An illustration of his point popped up the same day. In an interview, William L. Smith, the chief technology officer at BellSouth, described to me his company's trial offering in West Palm Beach, Fla., last year of a speedy download service for Movielink content. When asked whether BellSouth would offer its special service on an exclusive basis to a particular content site and agree to exclude the sponsor's rivals, he did not hesitate in treating the question as a matter of simply settling on the right price. The N.F.L. and Nascar strike exclusive distribution deals, he said. Why not network carriers?
The largest Internet companies are the ones that could easily afford whatever terms the carriers demand for exclusive deals that would lock out smaller rivals and new entrants. But they have not done special deals with the carriers and instead have joined together to try to persuade Congress to protect the principle of network neutrality and prevent the Bells from striking exclusive deals with anyone. Last November, Amazon, eBay, Microsoft and Google, among others, formally registered their concern with a House committee that is revising the basic telecommunications law; they noted that a draft version of the bill failed to make network neutrality a matter of policy without exception. Whether the committee has responded positively to the suggestions from the Internet players should be known soon. So we don't have network neutrality by accident, but by design, and attempts to balkanize levels of service threatens to stifle innovation while linking the telcos' pockets and rewarding their inefficiency (Stross notes that other countries, like Japan and Sweden, have much faster broadband service as a matter of course).
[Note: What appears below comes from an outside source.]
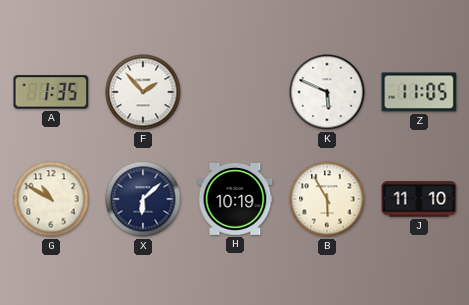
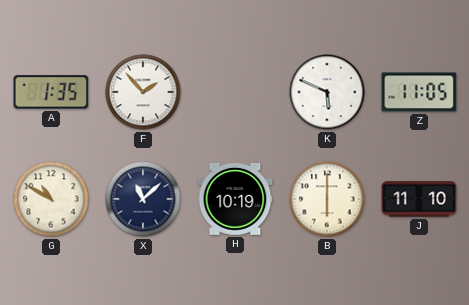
X: 6:08 -> 11:08
B: 5:55 -> 6:00
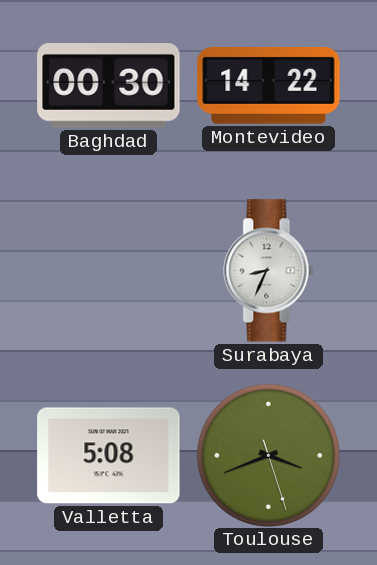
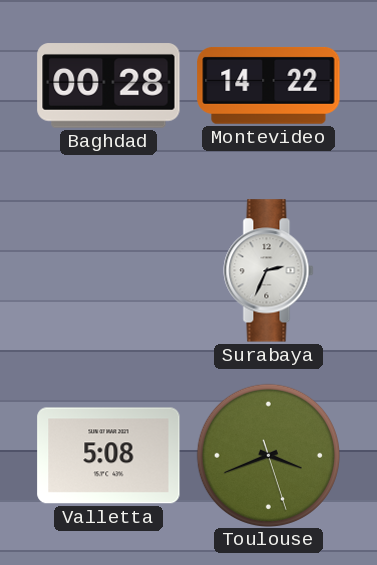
Baghdad: 00:30 -> 00:28
Surabaya: 8:34 -> 2:34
I should note that the incumbent telcos are not necessarily bad guys in all this; they're doing what they think they have to do to survive and serve their interests, as any business would do. The problem is that they've evolved from the monopoly culture of the old phone company, which included a believe that "what's best for Ma Bell is best for the country." The telcos have never got comfortable with competition in open markets - they prefer to use legislative power to create and protect profitability. They're not bad people, but their culture, if I've read it correctly, is both archaic and counterproductive.
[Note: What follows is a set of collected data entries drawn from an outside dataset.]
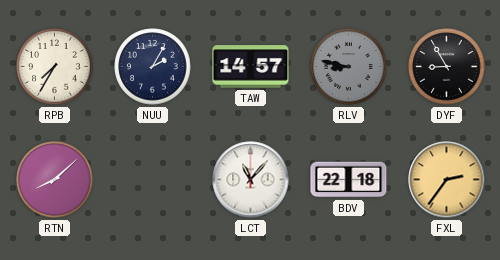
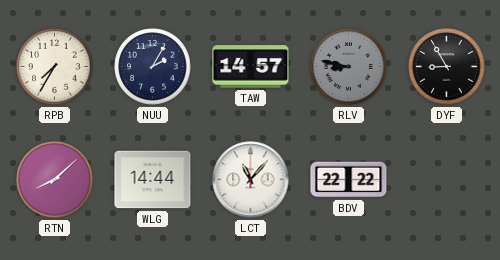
WLG: none -> 14:44
BDV: 22:18 -> 22:22
FXL: 2:36 -> none
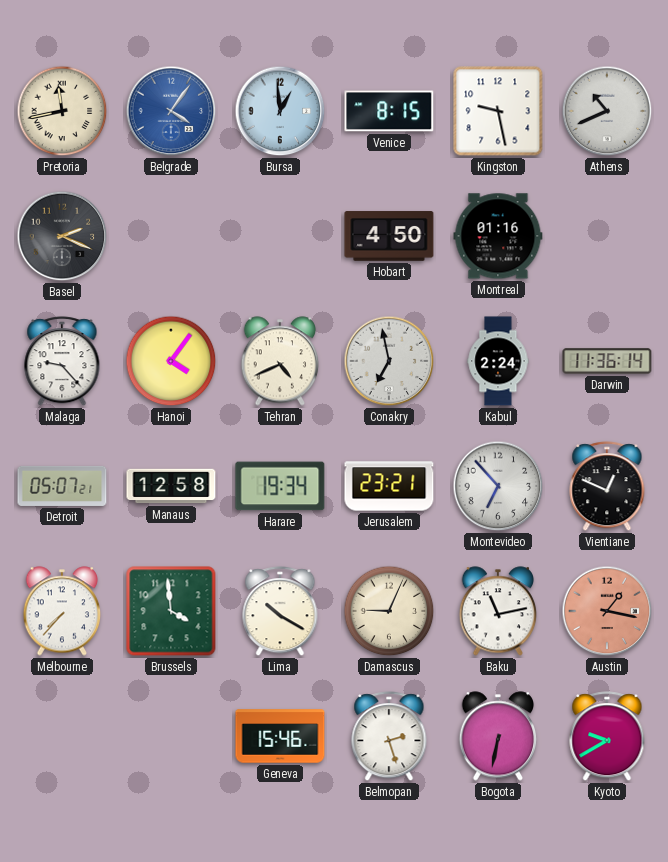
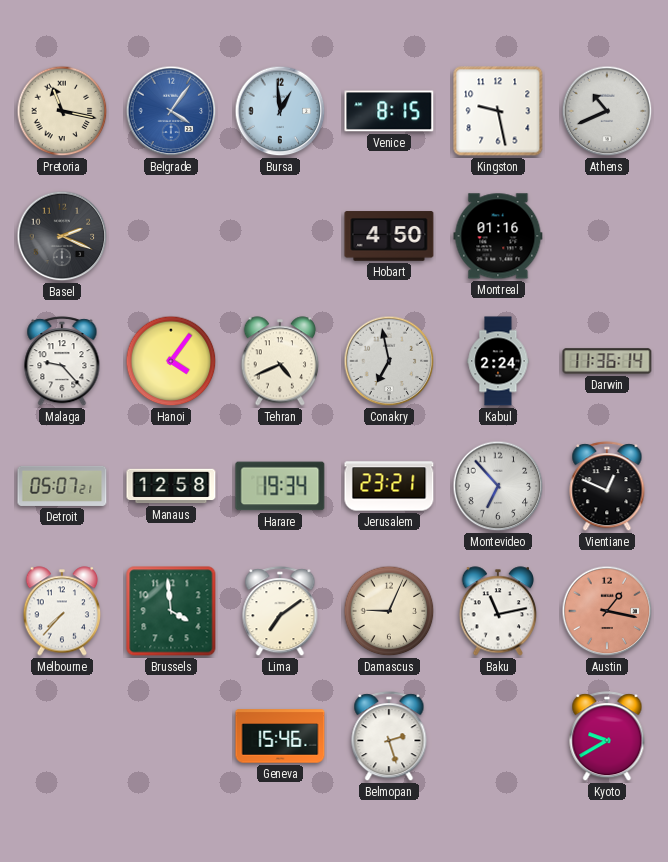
Pretoria: 11:43 -> 11:17
Lima: 10:20 -> 7:09
Bogota: 6:32 -> none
Clever Koreans expect to have a robot-assisted police force and army in five years. They're using their robust network capabilities to mitigate expenses. [Link]
Smart robots need three basic functions of sensing, processing and action. Thus far, robotics researchers have tried to cram the three into a single dummy, causing expenses to soar.
Instead, the planned robots will be receiving most sensing and processing capabilities via a Web connection. Only the ability of movement will be located in the robot.
The Digital Convergence Initiative of the Texas Technology Corridor is holding a mobile content festival March 14, at a humdinger of a party we're putting together – I say we because I'm part of the DCI team, working on the party and a convergence track. The festival's awards will be presented at the party, which will also include music, convergent art/media/technology, and a lively bunch of technophiliacs. [Link to requirements for festival submissions.]
Interesting things pop up in Google's Earth's satellite views, such as a Lancaster bomber spotted flying over Stukeley Meadows in the UK. [Link to Cambridge Evening News] Clear images available on Google Earth have sparked contests among users for spotting unusual objects such as the Lancaster. Other sightings include a ghostly apparition of Jesus in a Peruvian sand dune and military ships at sea.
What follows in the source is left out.